If the battery lasts for 2 years, the current consumption must be in the range uA, the powersupply can give almost 1 A.
The powersupply can give 1000000 times more than needed
So I can't use it ? I don't really understand your answer ^^ ^^
If I use this one : AC/DC 3.3 V/DC 300 mA 1 W Recom International RAC01-3.3SC, is it possible to plug it to my sensor with another adaptor or something like that ?
With your first adapter you can connect about 1000000 window sensors. It's a little bit overkill.
(Second adapter 300000)
Why not use batteries if they last for 2 years, if you have a power failure you do not have any alarm.
After you have had a power failure you can get an alarm same as battery change.
Read
Door/Window Sensor's battery life is up to 2 years, on default settings.
Current battery level is displayed in the Home Center 2 configuration interface. If a battery icon turns red, it means the battery needs replacement.

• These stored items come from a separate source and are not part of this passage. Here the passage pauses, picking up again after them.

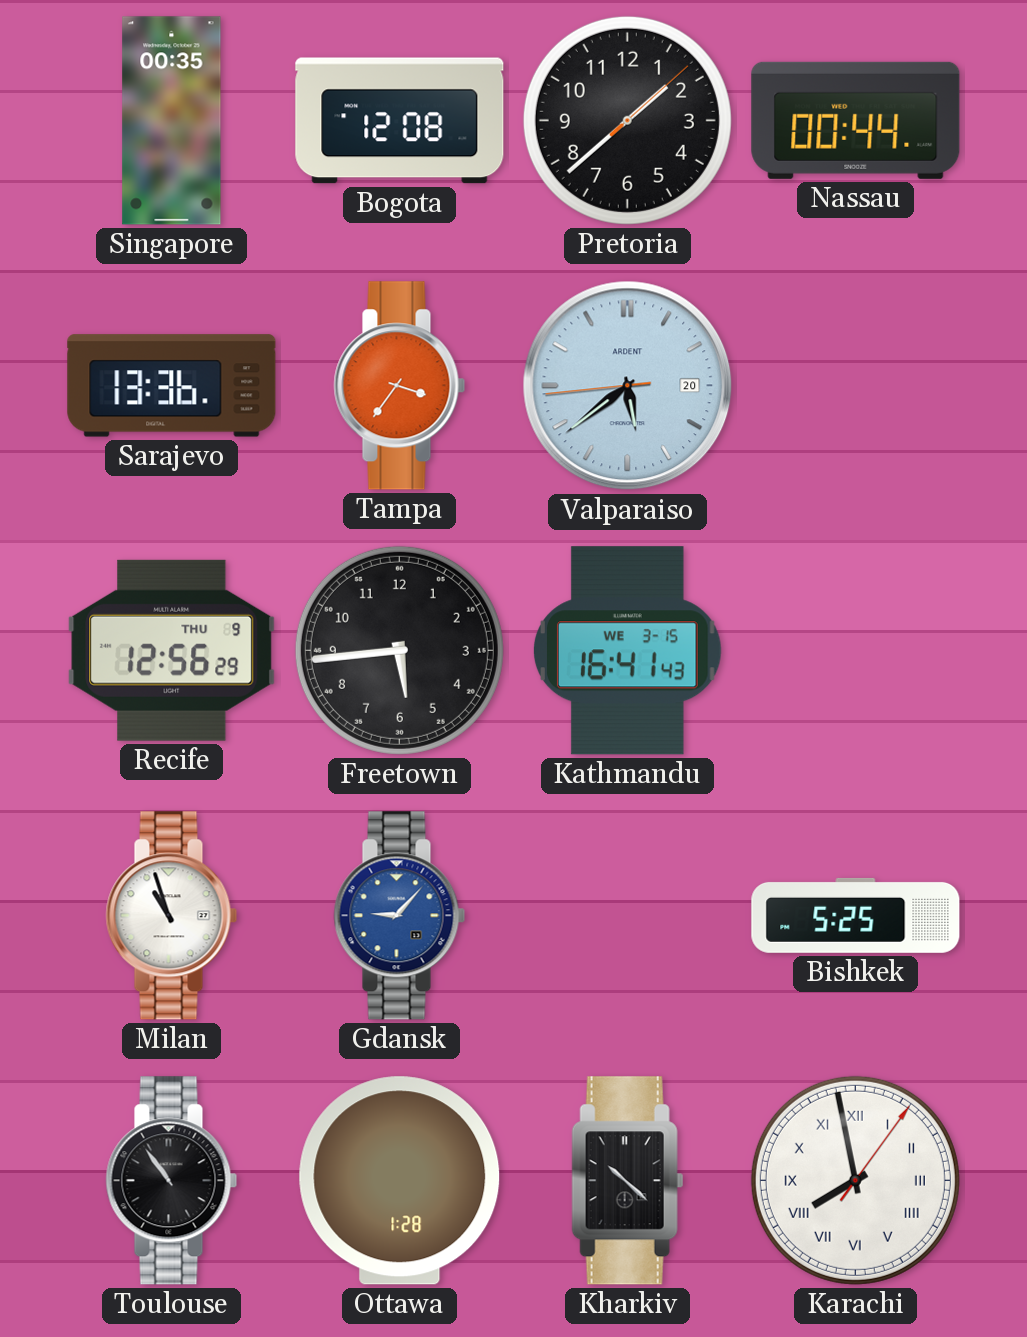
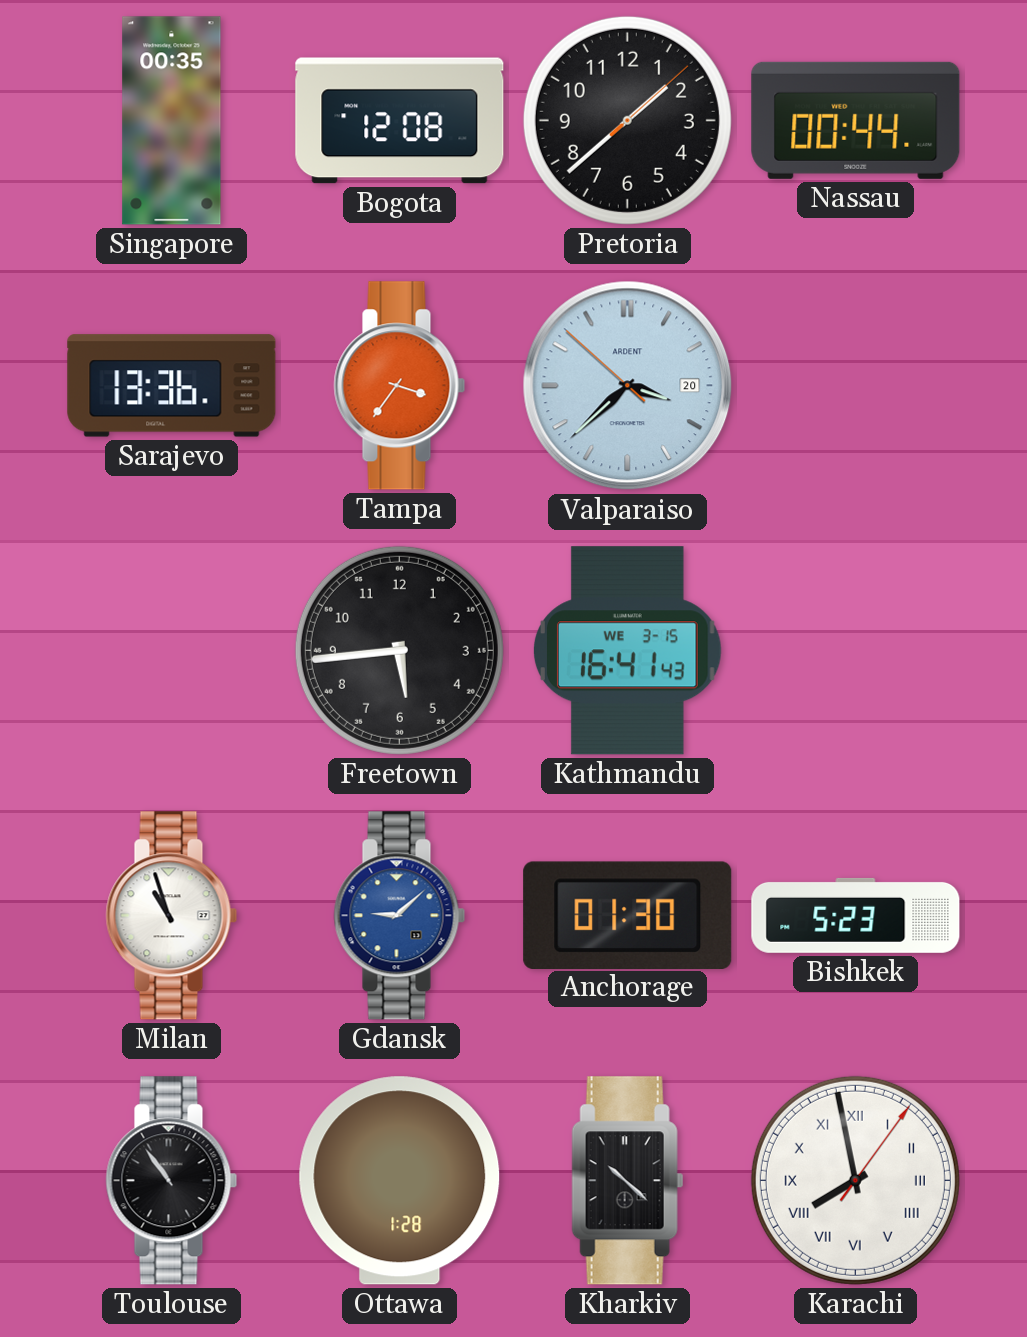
Valparaiso: 5:38 -> 3:37
Recife: 12:56 -> none
Gdansk: 9:07 -> 9:08
Anchorage: none -> 01:30
Bishkek: 5:25 -> 5:23
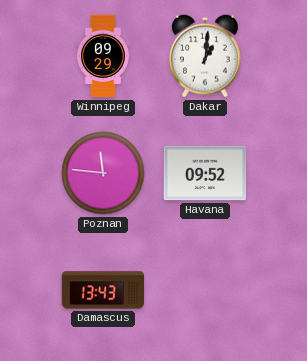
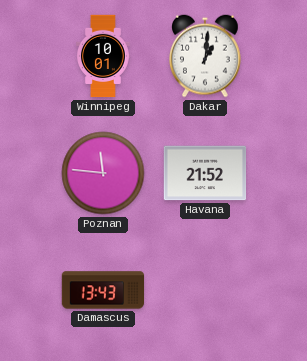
Winnipeg: 09:29 -> 10:01
Havana: 09:52 -> 21:52
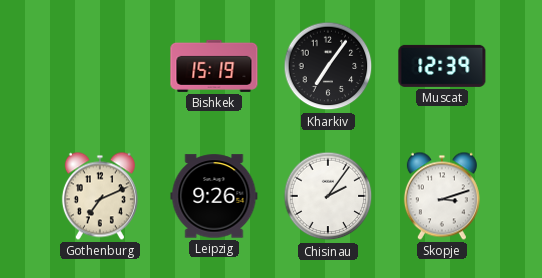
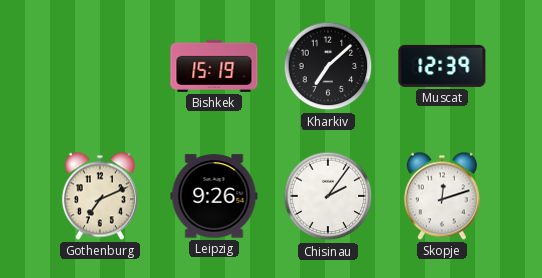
Kharkiv: 7:06 -> 7:08
Skopje: 3:12 -> 12:12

In order not to trigger an alarm when replacing the battery, II-nd association group must be deleted and the Sensor's configuration must be changed to default, prior to the battery change.
I want to use a power supply because as I can read on some forum, that sensor consumes lot of battery. Some people says after 3 month battery was down !!
In fact, if I can avoid bettery it will be better for maintenance
If I understand, I can use the adapter I mentioned but it is overskill regarding my sensor, Am I correct ?
The sensor probably consumes 10's of mA, not uA, but does so for a few ms every so often.
The average current is low, doesn't imply the maximum current is that low.
The original battery is lithium thionyl-chloride which have a very long shelf life and
good performance at low temperatures (but contain thionyl chloride which is an extremely caustic chemical, note the wikipedia entry comment:
High cost and safety concerns limit use in civilian applications. Can explode when shorted. Underwriters Laboratories require trained technician for replacement of these batteries. Hazardous waste, Class 9 Hazmat shipment.[5]
jberthe:
In fact, if I can avoid battery it will be better for maintenance
Almost always the case. Unless your concern is to operate through mains failures, batteries are the "weakest link" in the project.
If of course it is for an alarm and you wish to take care of the contingency that and intruder cuts the mains, then you want one central battery, generally a 12V gel cell (or upmarket; lithium ion). Obviously since your alarm cannot operate without the central control unit, it makes sense to use that same central battery for all functions.